Our study identified seven robust tumor clusters and the representative molecular characteristics of each proteomic cluster were summarized in Fig. 6a and Supplementary information, Table S8. To evaluate whether the results observed in this study were robust beyond the initial cohort, we verified the findings in an independent cohort of 750 PitNETs, with follow-up data for 78% of patients (Supplementary information, Table S9). The overall average follow-up duration was 85 months. The proportion of GNAS high H-score was significantly greater in the high tumor diameter group than in the low tumor diameter group (Fisher’s exact test, P = 2.29e‒5), with a high GNAS H-score suggesting poor prognosis (log-rank test, P = 0.046) (Fig. 6b, c). These results were consistent with findings obtained in the initial cohort of 200 PitNETs. Examination of the EMT-TFs identified in the 200 PitNET cohort (Fig. 4j) indicated that ZEB2 and TWIST1 had higher H-scores in the invasive group in the validation cohort of 750 PitNETs (Wilcoxon rank-sum test, P = 0.0019 and P = 0.00061) (Fig. 6d). Moreover, in the 750 PitNETs, PDL1 showed higher H-scores in the TSH and silent PIT1 clinicopathological subtypes (Kruskal-Wallis test, P < 2.2e − 16) (Fig. 6e), supporting our finding of PDL1 overexpression in the Immune-exhausted cluster in the 200 PitNET cohort (Fig. 5c). IHC staining for VEGFR2 in the 200 and 750 PitNET cohorts consistently showed its higher expression in the SF1 and NULL tumors (Wilcoxon rank-sum test, P = 0.00012 in the 200 PitNET cohort and P < 2.2e‒16 in the 750 PitNET cohort) (Fig. 6f; Supplementary information, Fig. S7g).
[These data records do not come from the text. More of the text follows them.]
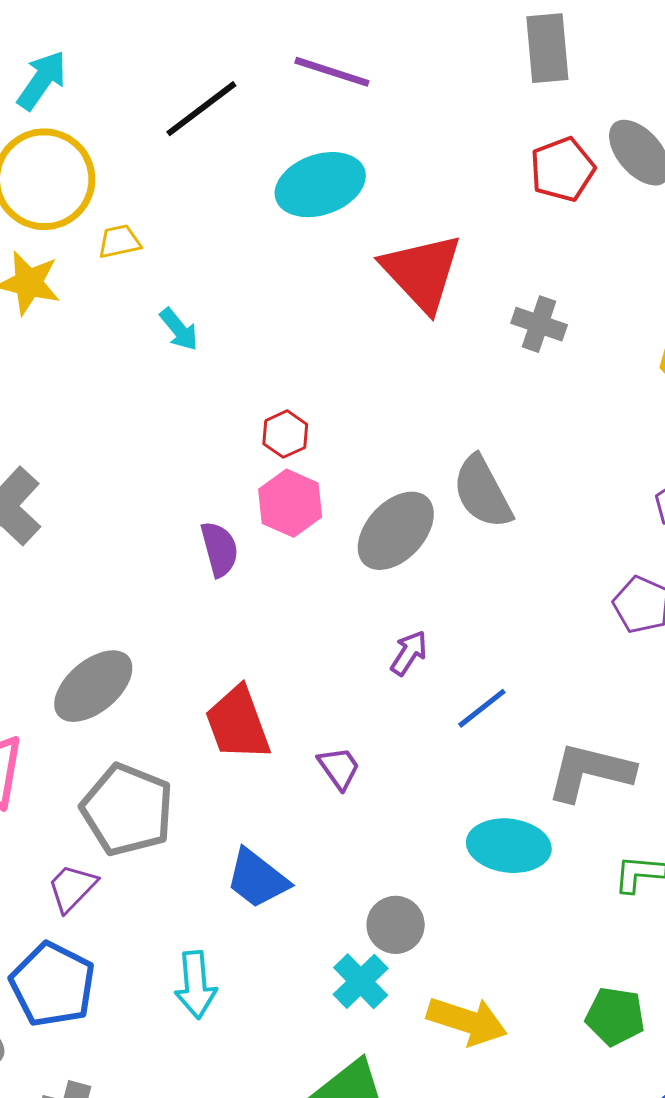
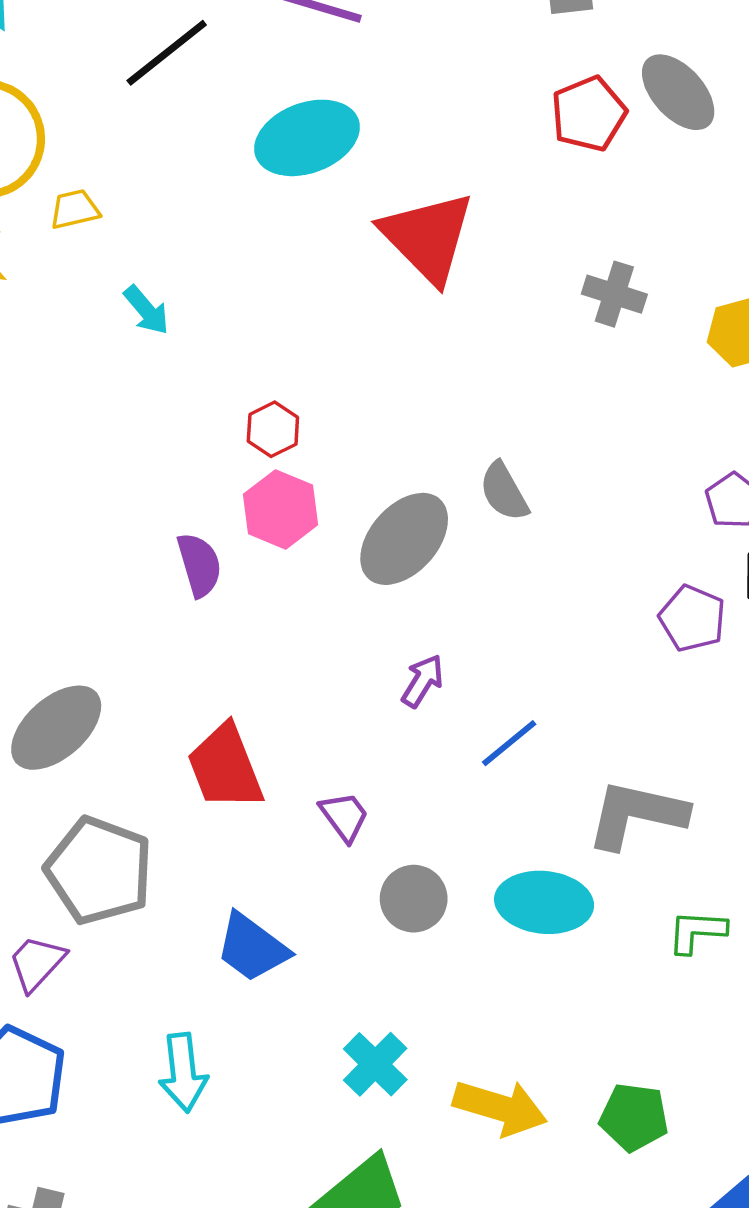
gray cross: (539, 324) -> (614, 294), moved
gray semicircle: (482, 492) -> (504, 492), size x0.7
gray circle: (396, 925) -> (414, 899), moved
green pentagon: (615, 1016) -> (634, 1117), moved

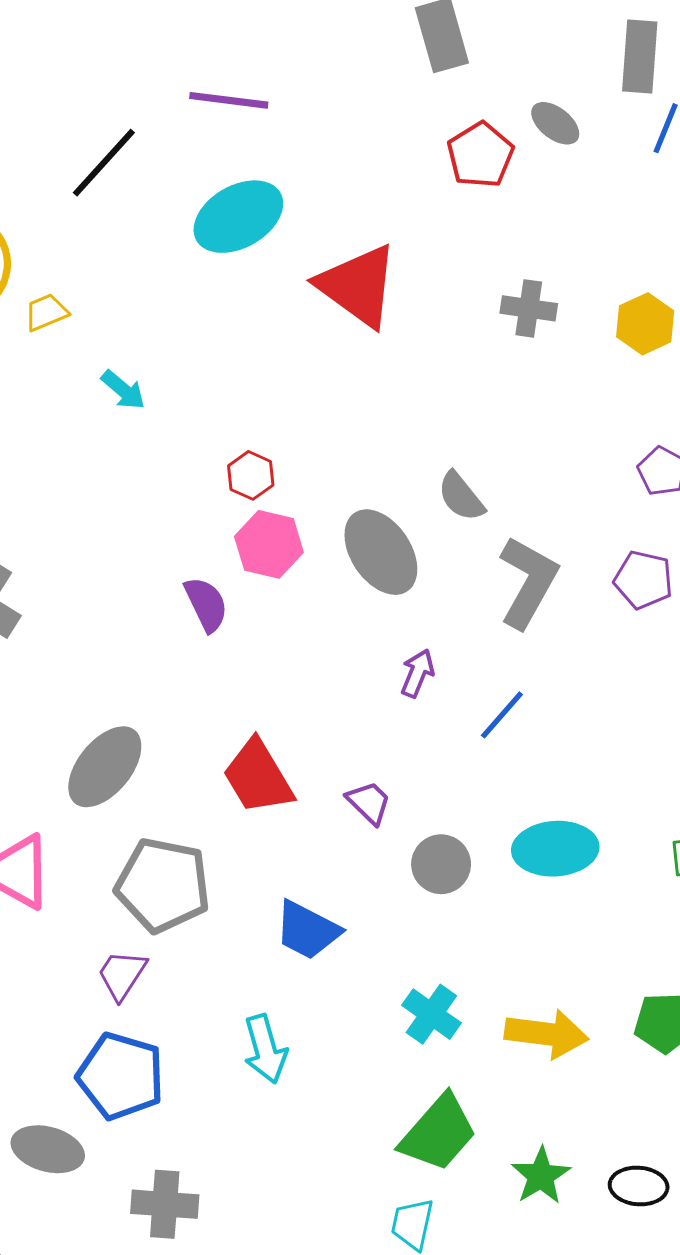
gray ellipse: (678, 92) -> (555, 123), size x0.7
gray ellipse: (404, 539) -> (381, 552), turned -66
gray L-shape: (637, 814) -> (528, 582), moved, turned 116

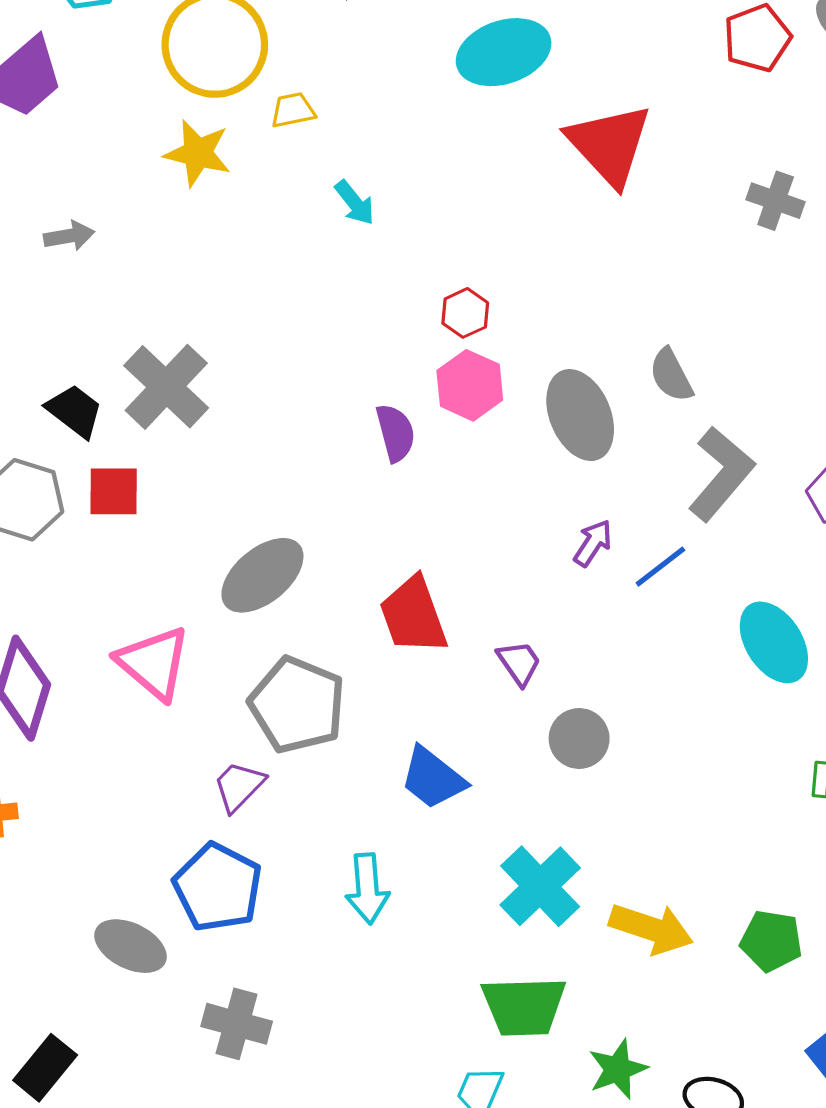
blue line: (502, 715) -> (660, 567), moved
cyan ellipse: (555, 849) -> (774, 642), moved, turned 50
cyan cross: (431, 1014) -> (540, 886), size x1.4
green trapezoid: (438, 1133) -> (524, 1006), turned 36

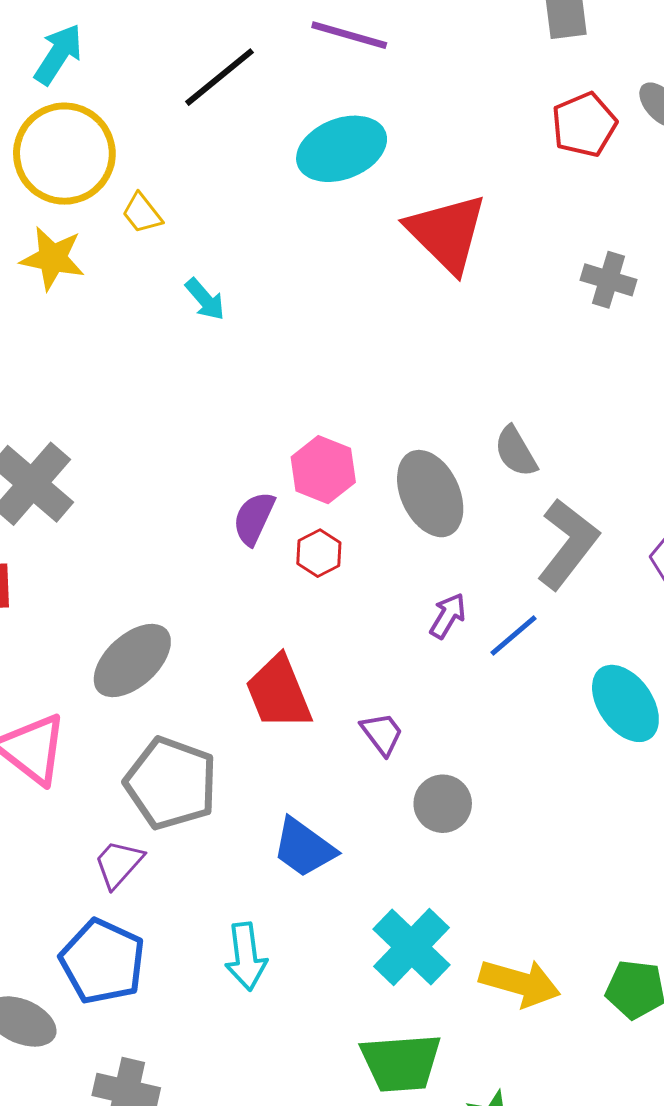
yellow trapezoid: (293, 110) -> (142, 213), turned -114
red hexagon: (465, 313) -> (319, 553), moved
purple semicircle: (395, 433) -> (254, 518), turned -138

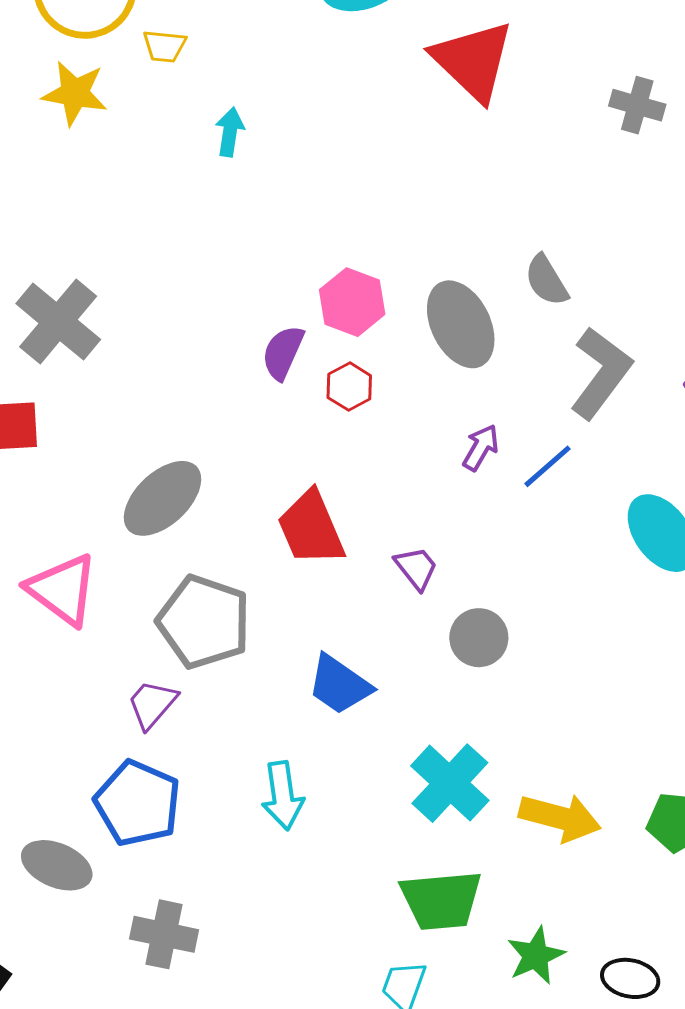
yellow trapezoid: (142, 213) -> (164, 46), turned -45
cyan arrow: (205, 299) -> (230, 132), turned -129

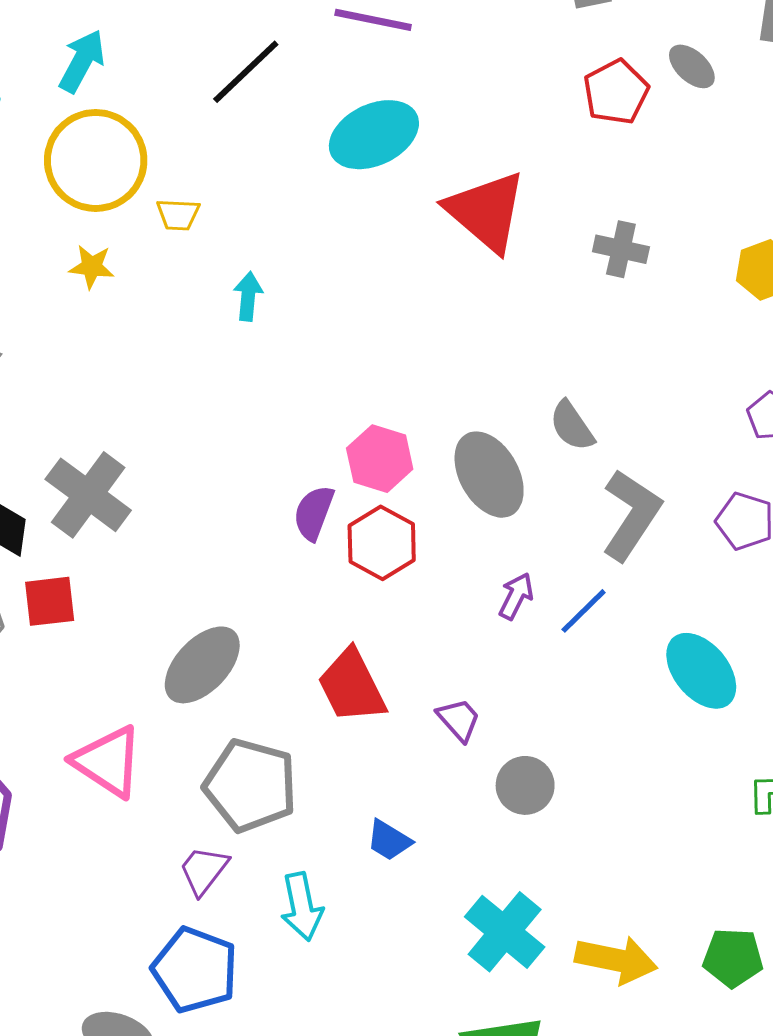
yellow star: (75, 93) -> (92, 267), size x0.7
gray cross: (637, 105) -> (621, 249), moved
red hexagon: (349, 387) -> (382, 543), size x1.5
blue trapezoid: (339, 685) -> (389, 840), size x0.7
cyan arrow: (283, 796) -> (302, 907), moved

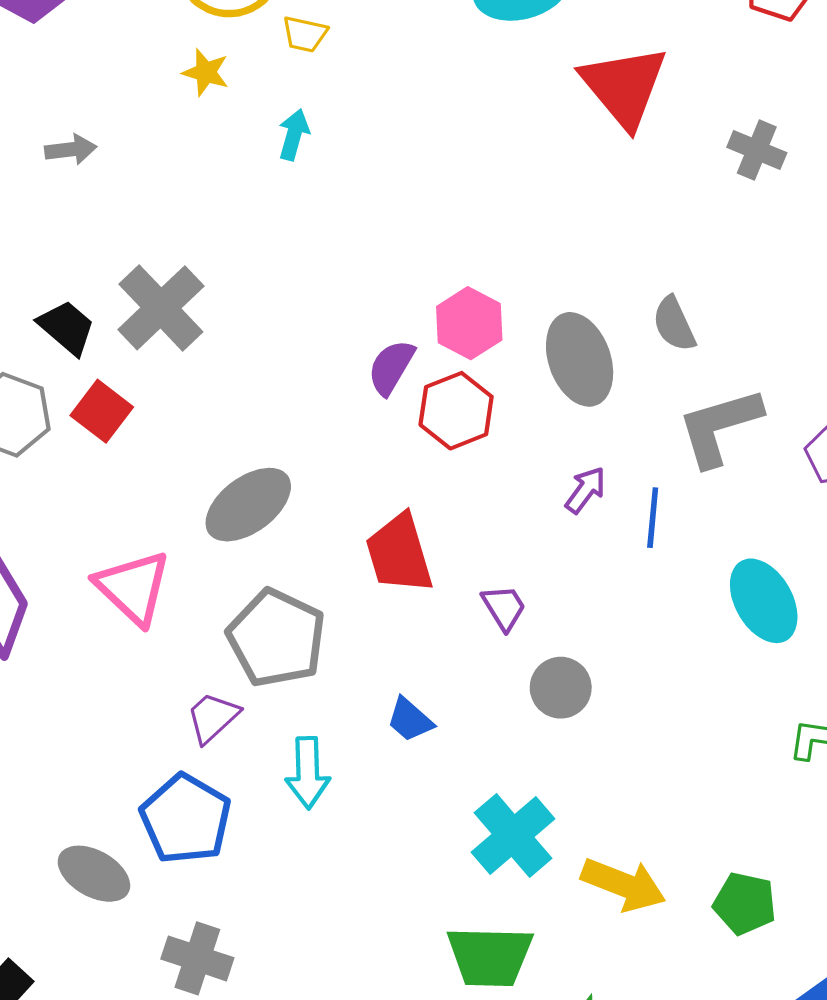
cyan arrow: (248, 296) -> (294, 135), moved
gray L-shape: (631, 515) -> (719, 427), turned -150
red square: (50, 601) -> (102, 411), turned 34
blue line: (584, 611) -> (653, 518), turned -50

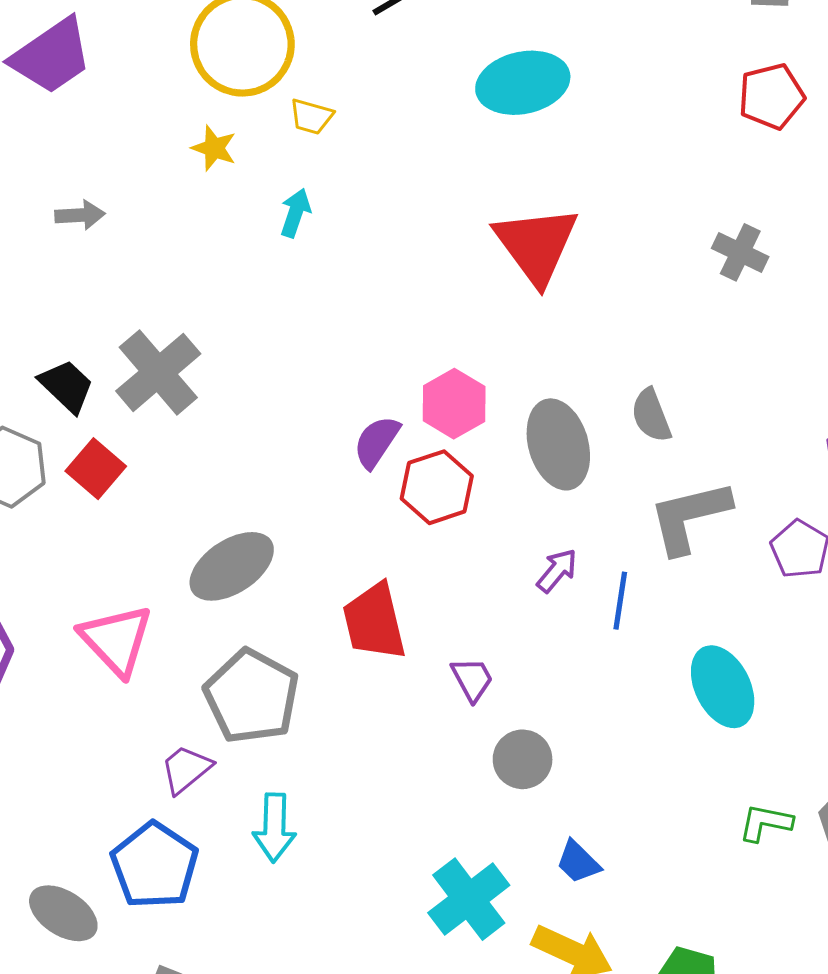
red triangle: (624, 86) -> (536, 245), moved
blue trapezoid: (410, 720) -> (578, 862), moved

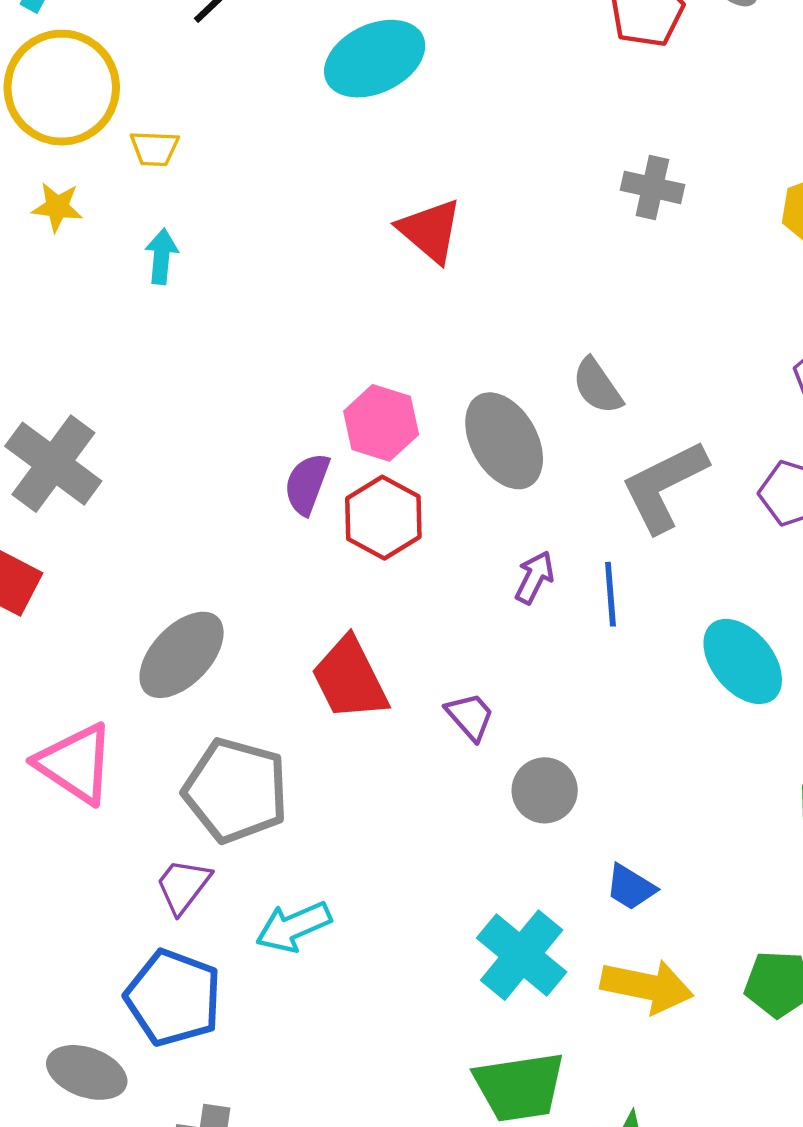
red triangle: (536, 245) -> (430, 231), size x0.7
cyan arrow: (274, 828) -> (293, 927), turned 78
In the 750 PitNET validation cohort, EGFR was uniquely overexpressed in the TPIT lineage compared with other lineages, which is also consistent with results of the 200 PitNET cohort (Fig. 6g; Supplementary information, Fig. S5k). IHC staining for EGFR T693 phosphorylation confirmed that the proportion of IHC-positive cases was significantly higher in the silent TPIT (26 of 80) subtype than in ACTH (0 of 11) within the TPIT lineage (Fisher’s exact test, P = 0.0299) (Fig. 6h). Additionally, the percentage of patients with positive staining for both EGFR and EGFR T693 phosphorylation was significantly higher in the silent TPIT (18 of 80) subtype than in other lineages (1 of 670) (Fisher’s exact test, P < 2.2e‒16) (Fig. 6i).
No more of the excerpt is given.